Problem to work on
Copy out exactly the lines from the first line of the material below through the line containing "The width and height of the screenshot is (1230, 1677).", and nothing beyond them.

Input data
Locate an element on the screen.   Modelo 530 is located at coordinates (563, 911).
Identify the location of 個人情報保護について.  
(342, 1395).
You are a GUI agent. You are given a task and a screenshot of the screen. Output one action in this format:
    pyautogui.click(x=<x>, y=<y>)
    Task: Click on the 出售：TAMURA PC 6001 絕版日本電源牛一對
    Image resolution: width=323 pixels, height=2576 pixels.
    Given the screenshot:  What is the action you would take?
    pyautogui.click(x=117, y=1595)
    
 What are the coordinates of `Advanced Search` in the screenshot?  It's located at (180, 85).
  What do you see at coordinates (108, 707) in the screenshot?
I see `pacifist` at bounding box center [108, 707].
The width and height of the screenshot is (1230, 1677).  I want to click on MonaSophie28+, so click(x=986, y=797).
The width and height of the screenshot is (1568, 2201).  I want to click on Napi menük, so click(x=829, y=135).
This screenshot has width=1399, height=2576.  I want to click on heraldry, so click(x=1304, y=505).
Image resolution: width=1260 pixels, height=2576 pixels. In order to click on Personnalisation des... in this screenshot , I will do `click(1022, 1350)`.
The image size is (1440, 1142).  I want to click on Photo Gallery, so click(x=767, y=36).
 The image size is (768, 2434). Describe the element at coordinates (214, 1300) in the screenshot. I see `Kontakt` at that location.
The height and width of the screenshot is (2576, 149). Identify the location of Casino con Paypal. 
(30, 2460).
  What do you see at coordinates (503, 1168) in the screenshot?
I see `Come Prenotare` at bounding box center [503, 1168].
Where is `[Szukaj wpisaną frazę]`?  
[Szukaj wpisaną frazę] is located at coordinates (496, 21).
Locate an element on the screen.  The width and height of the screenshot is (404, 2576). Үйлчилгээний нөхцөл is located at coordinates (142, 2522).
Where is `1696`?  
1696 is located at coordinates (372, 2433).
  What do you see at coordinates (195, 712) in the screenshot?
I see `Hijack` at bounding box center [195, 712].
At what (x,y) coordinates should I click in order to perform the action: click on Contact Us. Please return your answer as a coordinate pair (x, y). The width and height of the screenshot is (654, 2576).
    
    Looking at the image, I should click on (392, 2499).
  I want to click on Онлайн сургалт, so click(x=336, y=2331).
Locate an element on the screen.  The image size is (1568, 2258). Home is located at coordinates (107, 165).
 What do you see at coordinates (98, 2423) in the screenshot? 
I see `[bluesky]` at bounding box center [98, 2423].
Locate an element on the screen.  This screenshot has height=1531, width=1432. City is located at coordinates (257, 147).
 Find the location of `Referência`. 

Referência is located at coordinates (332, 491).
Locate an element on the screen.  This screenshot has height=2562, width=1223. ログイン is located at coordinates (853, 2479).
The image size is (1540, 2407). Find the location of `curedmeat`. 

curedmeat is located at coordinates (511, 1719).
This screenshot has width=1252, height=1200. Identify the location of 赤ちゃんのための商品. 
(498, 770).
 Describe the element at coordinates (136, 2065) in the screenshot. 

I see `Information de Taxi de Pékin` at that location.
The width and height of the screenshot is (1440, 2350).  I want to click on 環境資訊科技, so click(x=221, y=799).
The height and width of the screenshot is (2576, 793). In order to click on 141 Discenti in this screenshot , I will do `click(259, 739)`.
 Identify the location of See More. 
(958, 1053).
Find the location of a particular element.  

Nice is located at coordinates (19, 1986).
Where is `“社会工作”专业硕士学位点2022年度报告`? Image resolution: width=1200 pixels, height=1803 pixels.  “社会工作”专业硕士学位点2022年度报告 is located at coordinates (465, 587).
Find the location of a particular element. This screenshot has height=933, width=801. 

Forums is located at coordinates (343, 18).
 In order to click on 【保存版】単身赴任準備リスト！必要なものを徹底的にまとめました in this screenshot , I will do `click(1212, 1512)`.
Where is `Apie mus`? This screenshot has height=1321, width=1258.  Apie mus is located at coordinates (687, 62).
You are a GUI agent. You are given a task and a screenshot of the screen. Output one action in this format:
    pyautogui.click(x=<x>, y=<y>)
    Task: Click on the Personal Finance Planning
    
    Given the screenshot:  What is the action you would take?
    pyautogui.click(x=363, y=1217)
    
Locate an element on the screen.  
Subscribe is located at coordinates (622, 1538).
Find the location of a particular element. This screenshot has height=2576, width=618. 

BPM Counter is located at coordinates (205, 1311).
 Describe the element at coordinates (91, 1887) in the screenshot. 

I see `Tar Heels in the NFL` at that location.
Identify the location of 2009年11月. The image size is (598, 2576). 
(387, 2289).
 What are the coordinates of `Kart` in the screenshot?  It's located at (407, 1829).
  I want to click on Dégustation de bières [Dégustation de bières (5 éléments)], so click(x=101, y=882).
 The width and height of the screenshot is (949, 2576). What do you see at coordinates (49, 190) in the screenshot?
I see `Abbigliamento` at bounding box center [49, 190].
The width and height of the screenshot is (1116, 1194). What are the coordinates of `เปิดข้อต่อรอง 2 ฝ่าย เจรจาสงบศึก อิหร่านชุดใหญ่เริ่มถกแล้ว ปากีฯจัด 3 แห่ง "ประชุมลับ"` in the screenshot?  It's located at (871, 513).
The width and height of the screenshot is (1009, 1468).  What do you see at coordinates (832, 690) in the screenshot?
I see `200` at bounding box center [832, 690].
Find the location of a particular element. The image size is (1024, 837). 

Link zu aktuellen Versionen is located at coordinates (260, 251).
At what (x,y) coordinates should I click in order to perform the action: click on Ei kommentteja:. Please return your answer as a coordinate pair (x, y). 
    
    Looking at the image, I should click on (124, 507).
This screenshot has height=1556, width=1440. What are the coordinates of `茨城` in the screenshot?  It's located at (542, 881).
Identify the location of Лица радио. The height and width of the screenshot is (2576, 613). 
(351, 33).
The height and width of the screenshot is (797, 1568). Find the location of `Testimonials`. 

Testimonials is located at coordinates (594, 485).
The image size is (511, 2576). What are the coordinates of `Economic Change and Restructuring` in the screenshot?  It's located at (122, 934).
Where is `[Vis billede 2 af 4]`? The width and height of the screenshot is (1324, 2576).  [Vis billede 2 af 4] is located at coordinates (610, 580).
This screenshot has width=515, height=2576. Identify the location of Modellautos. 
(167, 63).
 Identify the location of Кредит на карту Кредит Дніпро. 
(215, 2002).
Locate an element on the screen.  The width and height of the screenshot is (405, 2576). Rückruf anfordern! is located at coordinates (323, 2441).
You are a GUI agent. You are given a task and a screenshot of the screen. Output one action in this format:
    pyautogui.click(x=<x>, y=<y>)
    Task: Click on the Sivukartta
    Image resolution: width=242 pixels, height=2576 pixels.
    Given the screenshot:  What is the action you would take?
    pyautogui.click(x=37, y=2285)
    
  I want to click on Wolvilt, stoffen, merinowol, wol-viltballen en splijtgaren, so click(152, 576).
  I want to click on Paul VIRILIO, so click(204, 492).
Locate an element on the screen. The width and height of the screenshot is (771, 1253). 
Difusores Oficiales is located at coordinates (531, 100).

Written response
Locate an element on the screen.   Modelo 530 is located at coordinates (563, 911).
Identify the location of 個人情報保護について.  
(342, 1395).
You are a GUI agent. You are given a task and a screenshot of the screen. Output one action in this format:
    pyautogui.click(x=<x>, y=<y>)
    Task: Click on the 出售：TAMURA PC 6001 絕版日本電源牛一對
    Image resolution: width=323 pixels, height=2576 pixels.
    Given the screenshot:  What is the action you would take?
    pyautogui.click(x=117, y=1595)
    
 What are the coordinates of `Advanced Search` in the screenshot?  It's located at (180, 85).
  What do you see at coordinates (108, 707) in the screenshot?
I see `pacifist` at bounding box center [108, 707].
The width and height of the screenshot is (1230, 1677).  I want to click on MonaSophie28+, so click(x=986, y=797).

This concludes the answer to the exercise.